I'm trying to restart MySQL after saving a script. The error states

Job for mysql.service failed because the control process exited with error code. See "systemctl status mysql.service" and "journalctl -xe" for details.

When running systemctl status mysql.service here's what I get:

Loaded: loaded (/lib/systemd/system/mysql.service; enabled; vendor preset: enabled)
   Active: activating (start-post) (Result: exit-code) since Isn 2016-09-26 17:15:28 MYT; 17s ago
  Process: 17478 ExecStart=/usr/sbin/mysqld (code=exited, status=1/FAILURE)
  Process: 17474 ExecStartPre=/usr/share/mysql/mysql-systemd-start pre (code=exited, status=0/SUCCESS)
 Main PID: 17478 (code=exited, status=1/FAILURE);         : 17479 (mysql-systemd-s)
   CGroup: /system.slice/mysql.service
           └─control
             ├─17479 /bin/bash /usr/share/mysql/mysql-systemd-start post
             └─17516 sleep 1

I'm not sure where to start fixing this.

This is the script I saved prior to restarting mysql:

[mysqld]
innodb_rollback_on_timeout=1
innodb_lock_wait_timeout=600
max_connections=350
log-bin=mysql-bin
binlog-format = 'ROW'

Running journalctl -xe | tail -20 gives me this:

Sep 26 17:46:29 guest mysqld[21937]: 2016-09-26T09:46:29.037709Z 0 [Warning] Changed limits: max_open_files: 1024 (requested 5000)
Sep 26 17:46:29 guest mysqld[21937]: 2016-09-26T09:46:29.037798Z 0 [Warning] Changed limits: max_connections: 214 (requested 350)
Sep 26 17:46:29 guest mysqld[21937]: 2016-09-26T09:46:29.037809Z 0 [Warning] Changed limits: table_open_cache: 400 (requested 2000)
Sep 26 17:46:29 guest mysqld[21937]: 2016-09-26T09:46:29.187886Z 0 [Warning] TIMESTAMP with implicit DEFAULT value is deprecated. Please use --explicit_defaults_for_timestamp server option (see documentation for more details).
Sep 26 17:46:29 guest mysqld[21937]: 2016-09-26T09:46:29.189296Z 0 [Note] /usr/sbin/mysqld (mysqld 5.7.15-0ubuntu0.16.04.1-log) starting as process 21937 ...
Sep 26 17:46:29 guest mysqld[21937]: 2016-09-26T09:46:29.191216Z 0 [ERROR] You have enabled the binary log, but you haven't provided the mandatory server-id. Please refer to the proper server start-up parameters documentation
Sep 26 17:46:29 guest mysqld[21937]: 2016-09-26T09:46:29.191242Z 0 [ERROR] Aborting
Sep 26 17:46:29 guest mysqld[21937]: 2016-09-26T09:46:29.191255Z 0 [Note] Binlog end
Sep 26 17:46:29 guest mysqld[21937]: 2016-09-26T09:46:29.191300Z 0 [Note] /usr/sbin/mysqld: Shutdown complete
Sep 26 17:46:29 guest systemd[1]: mysql.service: Main process exited, code=exited, status=1/FAILURE
Sep 26 17:46:32 guest NetworkManager[878]: <info>  [1474883192.2910] device (eth0): Lowering IPv6 MTU (9000) to match device MTU (1500)
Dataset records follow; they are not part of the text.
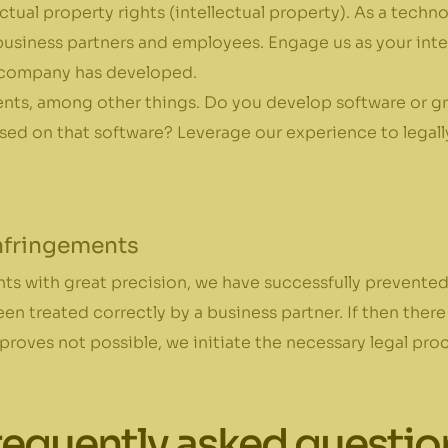
ectual property rights (intellectual property). As a tech
usiness partners and employees. Engage us as your intel
 company has developed.
ents, among other things. Do you develop software or gra
d on that software? Leverage our experience to legally 
infringements
s with great precision, we have successfully prevented
en treated correctly by a business partner. If then there
roves not possible, we initiate the necessary legal pro
requently asked questio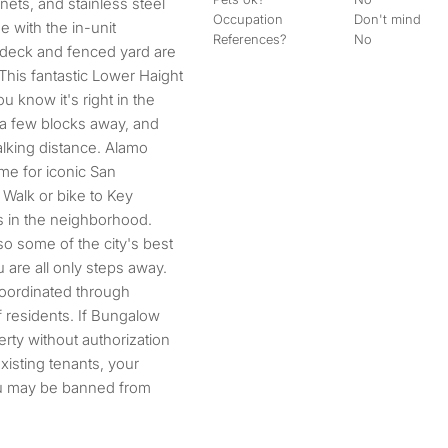
nets, and stainless steel
Occupation
Don't mind
e with the in-unit
References?
No
k deck and fenced yard are
This fantastic Lower Haight
u know it's right in the
 a few blocks away, and
alking distance. Alamo
me for iconic San
Walk or bike to Key
s in the neighborhood.
lso some of the city's best
 are all only steps away.
coordinated through
 residents. If Bungalow
erty without authorization
existing tenants, your
ou may be banned from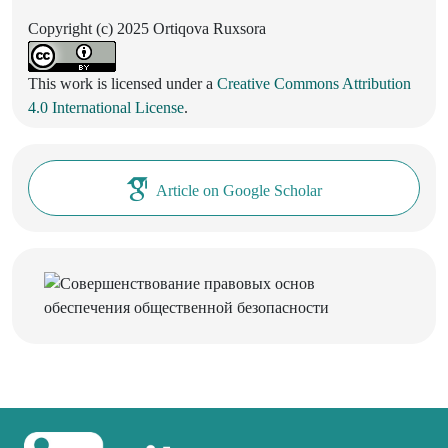
Copyright (c) 2025 Ortiqova Ruxsora
This work is licensed under a
Creative Commons Attribution
4.0 International License
.
Article on Google Scholar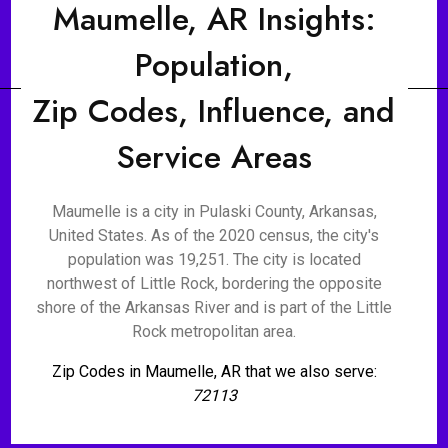
Maumelle, AR Insights:
Population,
Zip Codes, Influence, and
Service Areas
Maumelle is a city in Pulaski County, Arkansas,
United States. As of the 2020 census, the city's
population was 19,251. The city is located
northwest of Little Rock, bordering the opposite
shore of the Arkansas River and is part of the Little
Rock metropolitan area.
Zip Codes in Maumelle, AR that we also serve:
72113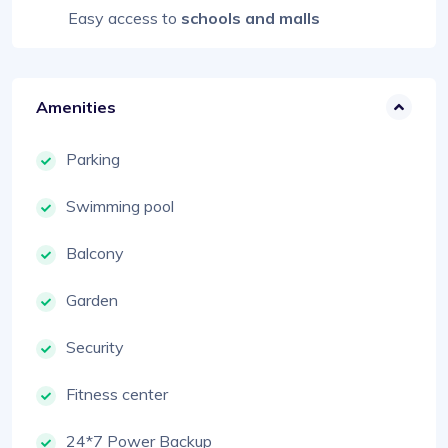
Easy access to
schools and malls
Amenities
Parking
Swimming pool
Balcony
Garden
Security
Fitness center
24*7 Power Backup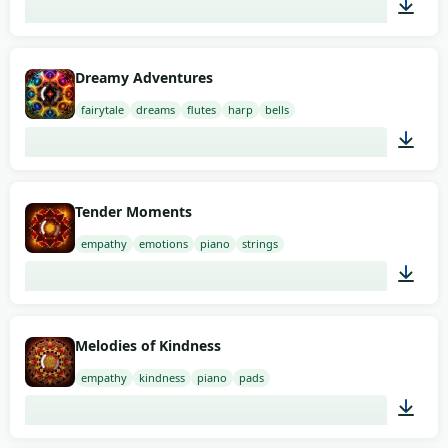
01:47
Dreamy Adventures
fairytale
dreams
flutes
harp
bells
01:34
Tender Moments
empathy
emotions
piano
strings
01:58
Melodies of Kindness
empathy
kindness
piano
pads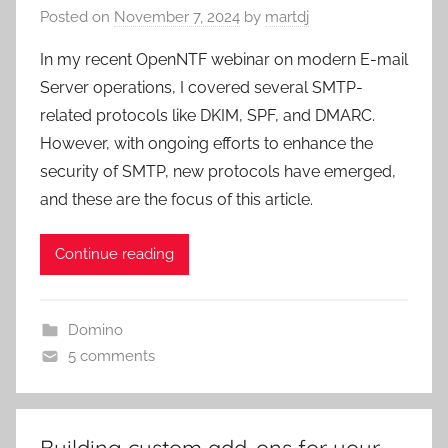
Posted on
November 7, 2024
by
martdj
In my recent OpenNTF webinar on modern E-mail
Server operations, I covered several SMTP-
related protocols like DKIM, SPF, and DMARC.
However, with ongoing efforts to enhance the
security of SMTP, new protocols have emerged,
and these are the focus of this article.
Continue reading
Domino
5 comments
Building custom add-ons for your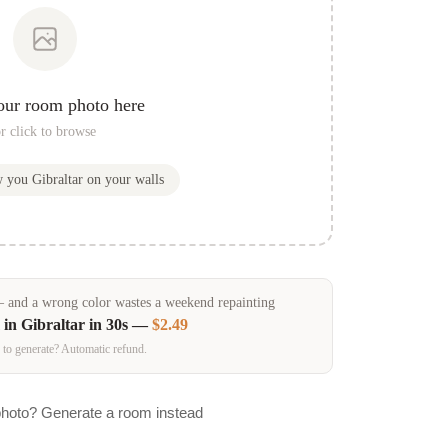
our room photo here
r click to browse
w you
Gibraltar
on your walls
and a wrong color wastes a weekend repainting
 in
Gibraltar
in 30s —
$2.49
 to generate? Automatic refund.
photo? Generate a room instead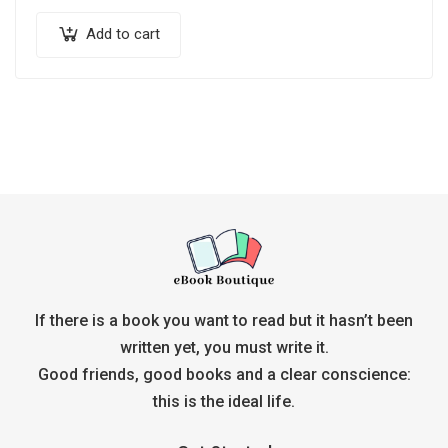
Add to cart
If there is a book you want to read but it hasn’t been
written yet, you must write it.
Good friends, good books and a clear conscience:
this is the ideal life.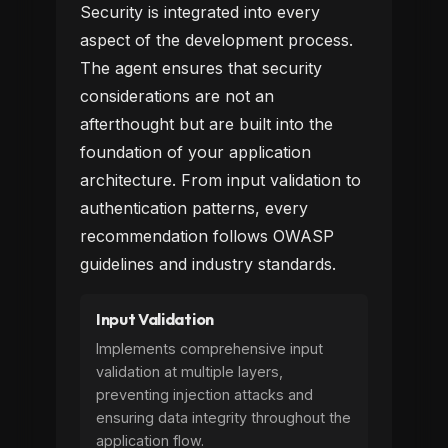
Security is integrated into every
aspect of the development process.
The agent ensures that security
considerations are not an
afterthought but are built into the
foundation of your application
architecture. From input validation to
authentication patterns, every
recommendation follows OWASP
guidelines and industry standards.
Input Validation
Implements comprehensive input
validation at multiple layers,
preventing injection attacks and
ensuring data integrity throughout the
application flow.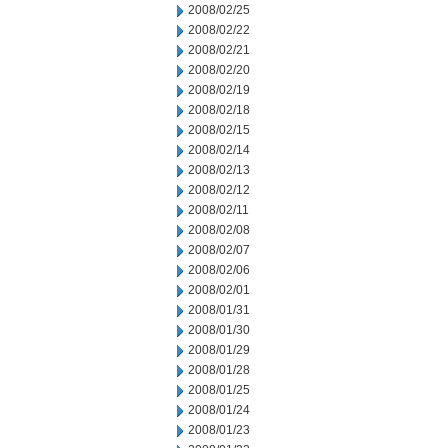
2008/02/25
2008/02/22
2008/02/21
2008/02/20
2008/02/19
2008/02/18
2008/02/15
2008/02/14
2008/02/13
2008/02/12
2008/02/11
2008/02/08
2008/02/07
2008/02/06
2008/02/01
2008/01/31
2008/01/30
2008/01/29
2008/01/28
2008/01/25
2008/01/24
2008/01/23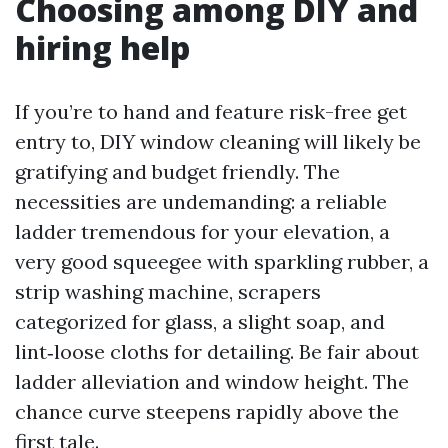
Choosing among DIY and
hiring help
If you’re to hand and feature risk-free get
entry to, DIY window cleaning will likely be
gratifying and budget friendly. The
necessities are undemanding: a reliable
ladder tremendous for your elevation, a
very good squeegee with sparkling rubber, a
strip washing machine, scrapers
categorized for glass, a slight soap, and
lint‑loose cloths for detailing. Be fair about
ladder alleviation and window height. The
chance curve steepens rapidly above the
first tale.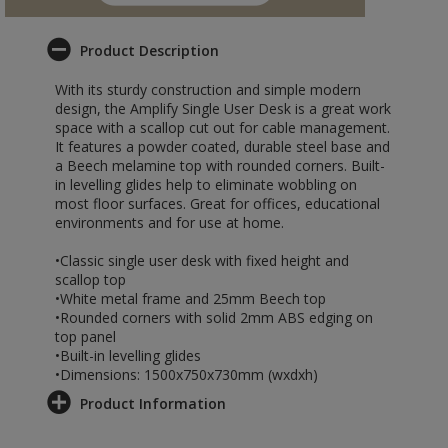
Product Description
With its sturdy construction and simple modern
design, the Amplify Single User Desk is a great work
space with a scallop cut out for cable management.
It features a powder coated, durable steel base and
a Beech melamine top with rounded corners. Built-
in levelling glides help to eliminate wobbling on
most floor surfaces. Great for offices, educational
environments and for use at home.
•Classic single user desk with fixed height and
scallop top
•White metal frame and 25mm Beech top
•Rounded corners with solid 2mm ABS edging on
top panel
•Built-in levelling glides
•Dimensions: 1500x750x730mm (wxdxh)
Product Information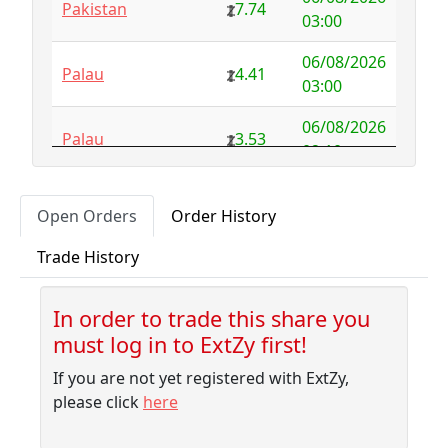
Pakistan
7.74
Australia
NFS
29.00
03:00
Austria
4.58
0.00
06/08/2026
Palau
4.41
03:00
Azerbaijan
4.32
-2.77
06/08/2026
Palau
3.53
Bahamas
3.18
0.10
02:10
Bahrain
3.87
0.00
06/08/2026
Pitcairn
1.56
Open Orders
Order History
01:45
Bangladesh
7.99
-1.79
Trade History
06/08/2026
Barbados
4.04
-0.06
Palau
3.53
01:45
Belarus
10.00
-9.32
In order to trade this share you
06/08/2026
Liberia
3.32
must log in to ExtZy first!
01:40
Belgium
NFS
2.50
If you are not yet registered with ExtZy,
06/08/2026
Belize
3.41
0.00
New Caledonia
3.53
please click
here
01:40
Benin
NFS
1.37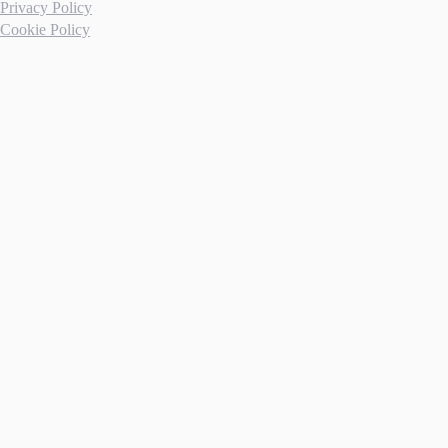
Privacy Policy
Cookie Policy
Running ulimit && ulimit -Sa gives me:

unlimited
core file size          (blocks, -c) 0
data seg size           (kbytes, -d) unlimited
scheduling priority             (-e) 0
file size               (blocks, -f) unlimited
pending signals                 (-i) 128071
max locked memory       (kbytes, -l) 64
max memory size         (kbytes, -m) unlimited
open files                      (-n) 1024
pipe size            (512 bytes, -p) 8
POSIX message queues     (bytes, -q) 819200
real-time priority              (-r) 0
stack size              (kbytes, -s) 8192
cpu time               (seconds, -t) unlimited
max user processes              (-u) 128071
virtual memory          (kbytes, -v) unlimited
file locks                      (-x) unlimited

Fatal Error:

MYQL is failing to start because as the Journalctl output indicates, but you haven't provided the mandatory server-id. Add the mandatory id as indicated in the code below.

/etc/mysql/mysql.conf.d/mysqld.cnf
Change from:

log-bin=mysql-bin
binlog-format = 'ROW'

Change to:

server-id=master-01
log-bin=mysql-bin
binlog-format = 'ROW'

This will get your server running while you address the proper formatting of your desired logging.

non-fatal warnings:

For the open files limit of your error you will have to either decrease the demand in the configuration you edited or increase the system's limits with:

/etc/security/limits.conf

* soft nofile [new number]
* hard nofile [new number]

The first column describes WHO the limit is to apply for. '' is a wildcard, meaning all users. To raise the limits for root, you have to explicitly enter 'root' instead of ''.

Taken from:
https://askubuntu.com/a/162230/29012


Got the same error, but in my case simply the disk was full. Make also sure to check this.